AUGUST EQUITY MARKETS

Equity markets started the month on a positive note, but fell into negative territory in response to Chairman Powell’s comments surrounding rate hikes. Markets reassessed asset prices as if central banks will continue to raise rates higher to combat stubbornly high inflation (increasing the denominator of the pricing equation). Investment firms are not crying recession yet, thanks to recent upbeat data, but the market has certainly pulled back in the final days of the month. There is a large amount of geopolitical risk keeping volatility high: Russia-Ukraine war continues, impacting energy and food supply; Europe shows recessionary signs as it experiences an energy crisis due to unreliable supply from Russia; and China reacts to an uptick in cases by restarting lockdowns in some regions, slowing output. Exogenous forces continue to paint an uncertain future for energy, input prices, and upstream supply chain speedbumps from China.

The more growth-oriented health and tech sectors were most impacted by the concerns surrounding rate hikes. Meanwhile the energy sector continues to have an excellent year of returns.

FED POLICY: FEARS OF INFLATION BATTLE WITH FEARS OF RECESSION

For yet another month, we cling to each word that Fed Chairman Powell speaks. At the Jackson Hole Summit towards the end of the month Powell said, “we are moving our policy stance purposefully to a level that will be sufficiently restrictive to return inflation to 2%.” The decelerating inflation numbers from July were not compelling enough to reverse the hawkish tone.
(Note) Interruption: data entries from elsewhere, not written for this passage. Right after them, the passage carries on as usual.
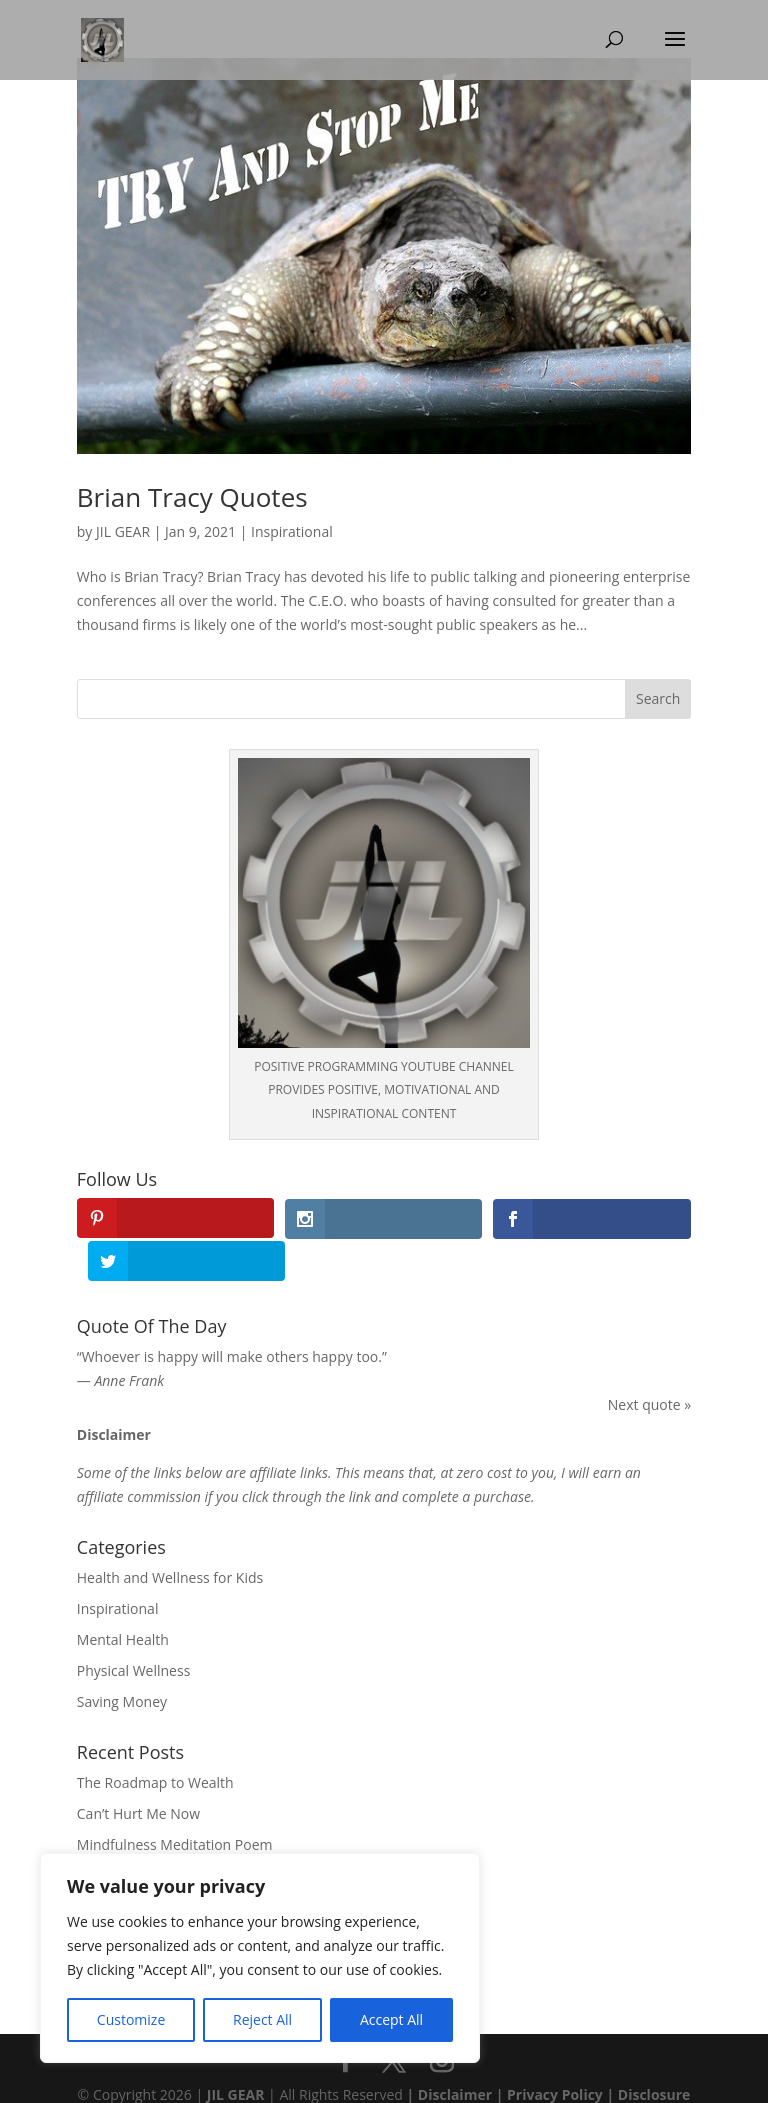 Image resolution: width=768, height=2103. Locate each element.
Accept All (391, 2019)
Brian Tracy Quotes (192, 497)
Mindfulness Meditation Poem (175, 1801)
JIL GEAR (123, 531)
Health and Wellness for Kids (170, 1535)
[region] (260, 1958)
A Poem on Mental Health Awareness (197, 1832)
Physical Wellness (134, 1627)
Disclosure (654, 2051)
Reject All (262, 2019)
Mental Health (123, 1596)
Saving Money (122, 1658)
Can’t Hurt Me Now (138, 1770)
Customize (131, 2019)
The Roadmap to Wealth (155, 1740)
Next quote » (649, 1361)
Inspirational (292, 531)
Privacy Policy (555, 2051) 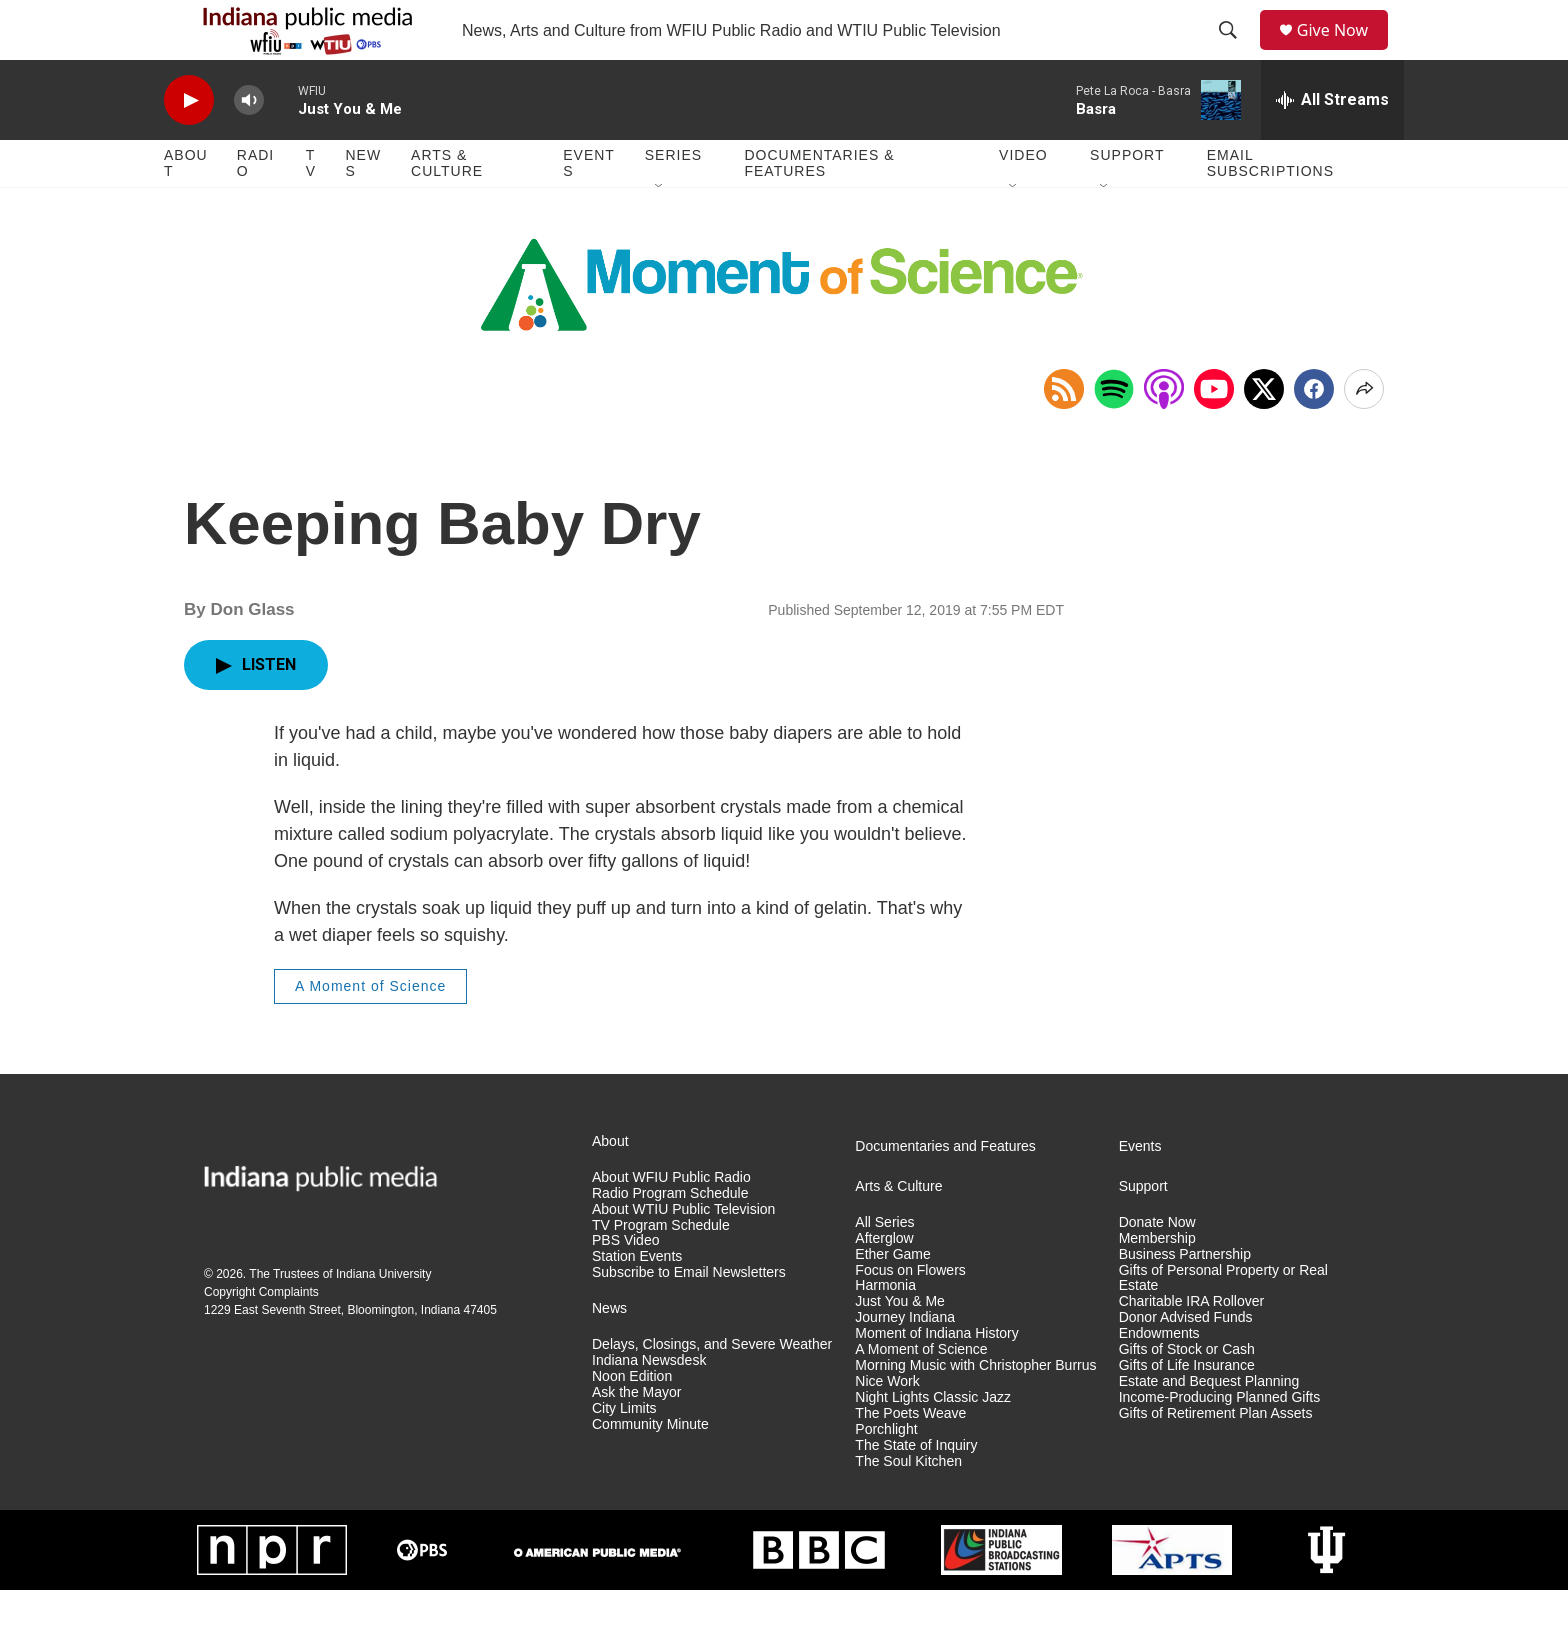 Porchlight (886, 1474)
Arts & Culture (447, 208)
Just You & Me (900, 1346)
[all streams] (1332, 145)
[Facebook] (1314, 434)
He also said that the economy might “feel some pain” and that the “Fed will use it tools forcefully.” In response, the market factored in another 0.75% hike at the next meeting, September 21st, and continues to weigh the reality that Powell prefers a hard economic landing to runaway inflation.
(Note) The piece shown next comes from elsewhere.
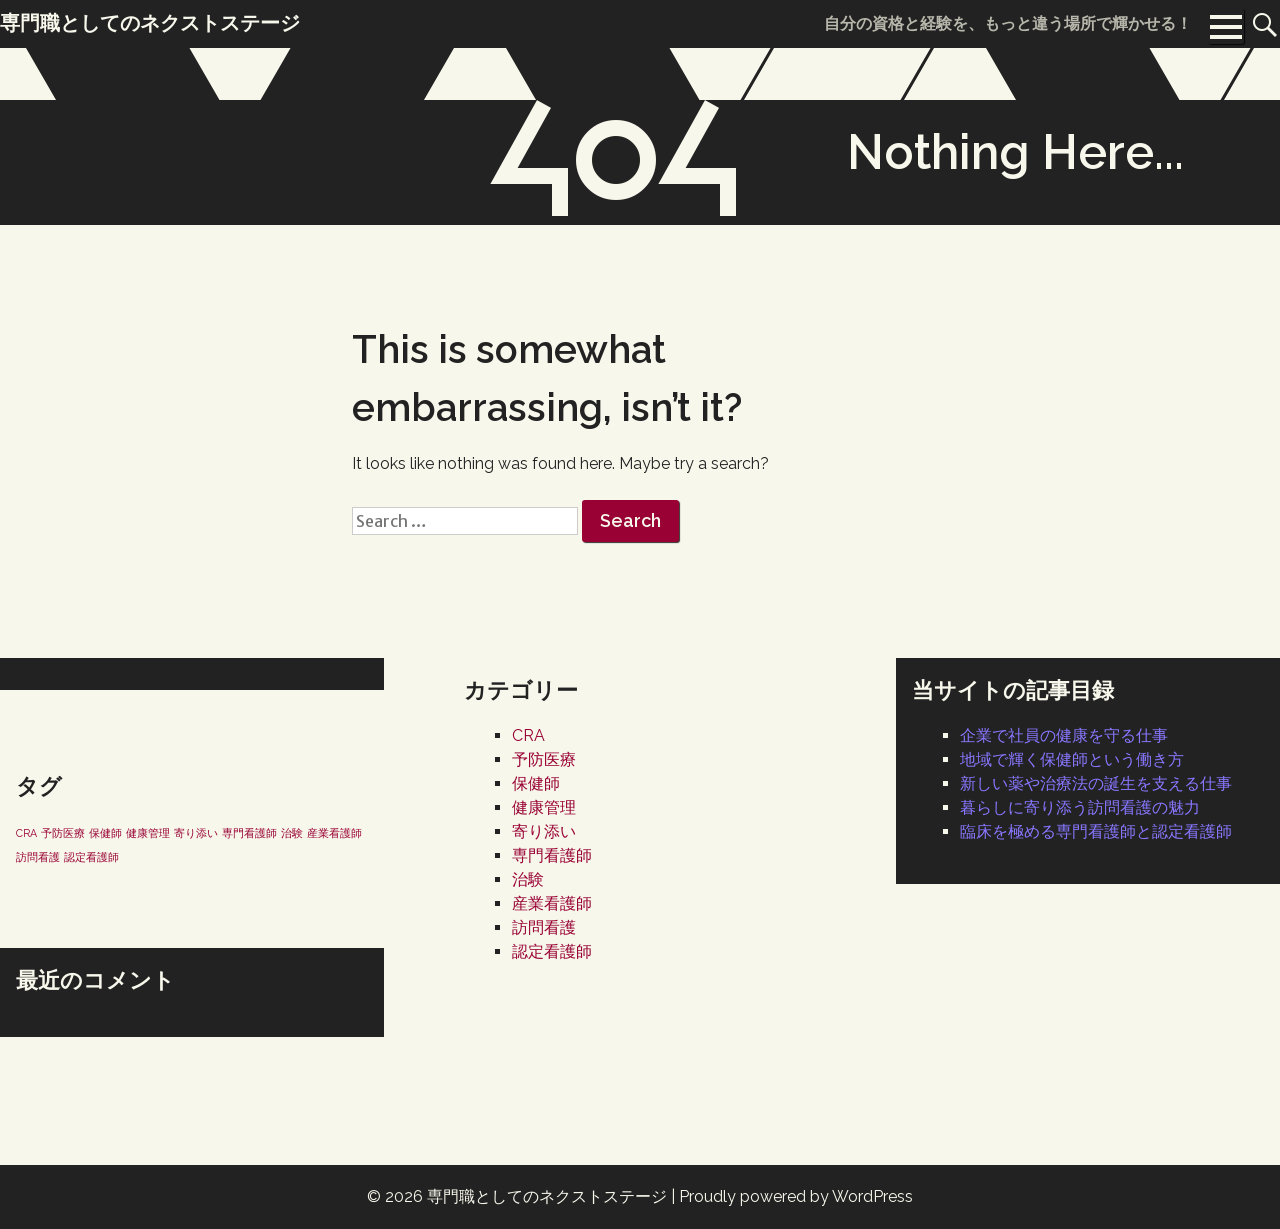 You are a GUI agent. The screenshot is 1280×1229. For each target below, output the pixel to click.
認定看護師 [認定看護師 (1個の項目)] (91, 857)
Ultimately, the Fed will be data dependent on the speed and magnitude of their tightening. While headline PCE was encouraging, the core PCE moved up slightly, displaying the stickiness of shelter and wage inflation. In the first days of September, the August jobs report came in right around expectations which means that we dodged a surprise to the upside or downside and the market expectations hold. We will keep an eye on the spending patterns to start the fall season when people come back from summer vacation and pay attention to their finances more closely.

We have been saying this since the start of the year and it still rings true: expect volatility through the changing economic conditions and midterm elections. Even with short term pains and fluctuation, the common enemy is still inflation and the Fed is still our most powerful tool.